Cryopreservation is crucial to long-term maintenance of cells. Not even the most diligent and dedicated scientist is capable of maintaining a cell line day in and day out for years. Additionally, cells can change properties, senesce, or, ooops (!) become contaminated as the length of time in culture increases. Freezing and resuscitating your cells can be done easily with just a handful of reagents. Final storage of cells in liquid N2 will ensure a reliable, career-long source of cells.
Special materials needed: cultured cells, cell growth media, solutions for detaching cells from the plate if using adherent cells (e.g. balanced salt solution, trypsin/EDTA), tissue culture grade dimethylsulfoxide (DMSO), fetal bovine serum (FBS), cryovials, cell freezing chamber, -80°C freezer, and liquid N2 tank for long term storage.
1) Passage cells. Healthy, actively growing cells should be used for cryopreservation. I always try to freeze large numbers of cells that have not been passaged in culture too many times. I passage the cells 1-2 days prior to freezing to ensure that they are in a log rhythmic phase of growth at the time of freezing. Some labs recommend changing the growth media 24 hours prior to freezing if the cells have not been passaged at that time.
2 Prepare cells. Remove cells from the dishes following the usual method for passaging adherent or suspension cells. Pool all cells and centrifuge.
3) Resuspend cells in freezing medium and aliquot to cryovials. Freezing cells can be lethal; therefore a cryoprotectant is used to lower their freezing point. DMSO is the most common cryoprotectant used and is used as a 10% stock solution.
Caution: Wear gloves when working with DMSO as it easily penetrates the skin.
The most common freezing medium is 90% FBS/10% DMSO. For less finicky cells and for tissue culture on a budget, 10% DMSO in cell growth medium can also be used. After centrifugation, resuspend the cell pellet in 1mL of freezing medium/cryovial. Make sure you have cryovials designed for liquid N2 storage. I typically plan on 1 100mmdish of cells/cryovial. Vials should be labeled using a lab marker that will withstand alcohol and liquid N2. I am careful to include passage/lot numbers when labeling cryovials.
4) Freeze cells. To allow water to move out of the cells before freezing, freeze cells slowly. This is accomplished using some type of cell freezing chamber. Pricey freezing chambers pulse in liquid N2 periodically to control the freezing rate. Less expensive options include chambers that use room temperature isopropanol. Vials are placed in the chamber, isopropanol is added and the chambers are placed at -80°C for at least 4 hours. Those of us on a tight budget (like me!) use homemade chambers. I keep the Styrofoam™ racks that come with 15 mL conicals, place a cryovial in each hole, cover with a second rack, tape the racks together and place at -80°C.
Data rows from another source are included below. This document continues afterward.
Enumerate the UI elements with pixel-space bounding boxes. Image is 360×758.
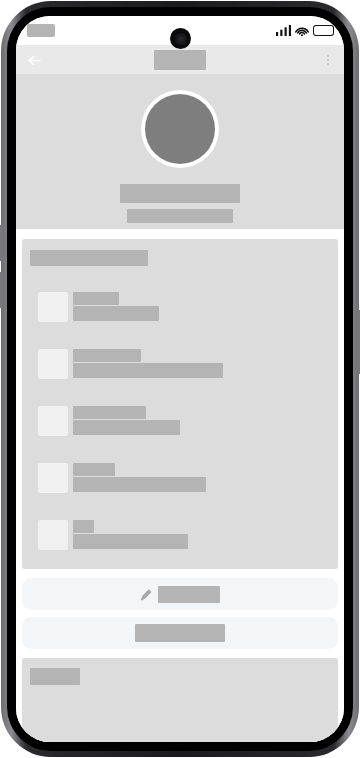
- button[interactable]: More options: [315, 47, 341, 73]
- button[interactable]: Back: [21, 47, 47, 73]
- button[interactable]: [30, 451, 330, 504]
- button[interactable]: [22, 617, 338, 649]
- button[interactable]: [30, 394, 330, 447]
- button[interactable]: Profile photo: [145, 94, 215, 164]
- button[interactable]: [30, 337, 330, 390]
- button[interactable]: [22, 578, 338, 610]
- button[interactable]: [30, 280, 330, 333]
- button[interactable]: [30, 508, 330, 561]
5) Remember to move your cells to the liquid N2 tank. Probably one of the hardest things in this protocol is remembering to move your frozen cryovials to the liquid N2 tank! I usually allow my cells to freeze overnight and then quickly place the cryovials into the liquid N2 tank.
Special materials needed: frozen cells, cell growth media and a 37°C waterbath.
1) Remove cells from the tank and thaw. For the greatest cell viability, it is important to freeze the cells slowly. The opposite is true for thawing – thaw quickly! Remove cryovials from the liquid N2 tank and immediately place them in a 37°C waterbath. Keep the cryovials in the waterbath until just the tiniest ice crystal is left in the cryovial.
2) Transfer, spin (?) and plate. Immediately transfer the cells to a large volume of pre-warmed cell growth media (~10mL/1mL aliquot cells). For the next step, you have a decision to make. There are two schools of thought on whether the cryoprotectant should be immediately removed from the cells. In some labs, the cells are centrifuged and the cell pellet is resuspended in fresh cell growth media prior to placing cells in a culture dish. This is the way I first learned to thaw cells. However some data suggest that cells are extremely fragile after thawing and centrifugation may increase cell death. Therefore it is recommended to plate the cells and change the media at a later time. For adherent cells you can change the media as soon as the cells have attached to the dish. I switched to this method and I generally take my cells out just before leaving the lab for the night and change the media first thing the next morning.
3) Check your cells. About 24 hours after thawing cells I look them over carefully under the microscope to make sure they are healthy and behaving normally.
Knowing how to correctly freeze and thaw your cells will save you the embarrassment of asking a colleague for yet another aliquot of their cells or the expense of purchasing new cells.
If all else fails, remember to freeze slowly and thaw quickly!